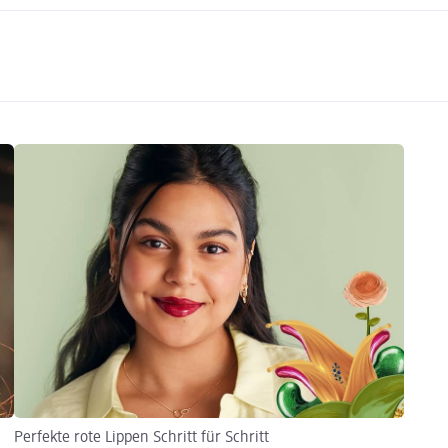
Perfekte rote Lippen Schritt für Schritt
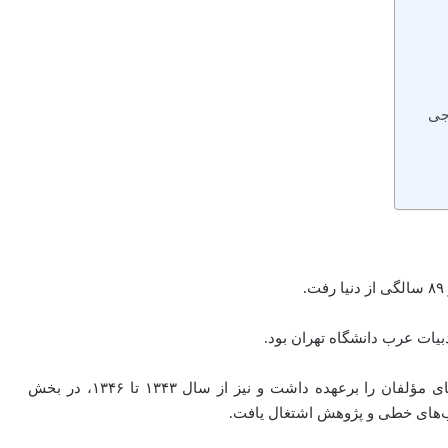
جی
او از سال ۱۳۴۲ تا ۱۳۴۵، در لغت‌نامه دهخدا بررسی فرم‌های مؤلفان را برعهده داشت و نیز از سال ۱۳۴۳ تا ۱۳۴۶، در بخش
ب‌های خطی و پژوهش اشتغال یافت.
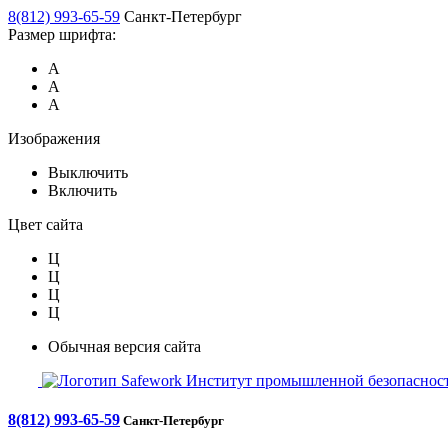
8(812) 993-65-59
Санкт-Петербург
Размер шрифта:
А
А
А
Изображения
Выключить
Включить
Цвет сайта
Ц
Ц
Ц
Ц
Обычная версия сайта
Safework
Институт промышленной безопасност
8(812) 993-65-59
Санкт-Петербург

=== Task brief ===
In the reply, every line of the material above is to be reproduced verbatim, and the images are to be left out.

=== Written answer ===
Perfekte rote Lippen Schritt für Schritt
جی
او از سال ۱۳۴۲ تا ۱۳۴۵، در لغت‌نامه دهخدا بررسی فرم‌های مؤلفان را برعهده داشت و نیز از سال ۱۳۴۳ تا ۱۳۴۶، در بخش
ب‌های خطی و پژوهش اشتغال یافت.
8(812) 993-65-59
Санкт-Петербург
Размер шрифта:
А
А
А
Изображения
Выключить
Включить
Цвет сайта
Ц
Ц
Ц
Ц
Обычная версия сайта
Safework
Институт промышленной безопасност
8(812) 993-65-59
Санкт-Петербург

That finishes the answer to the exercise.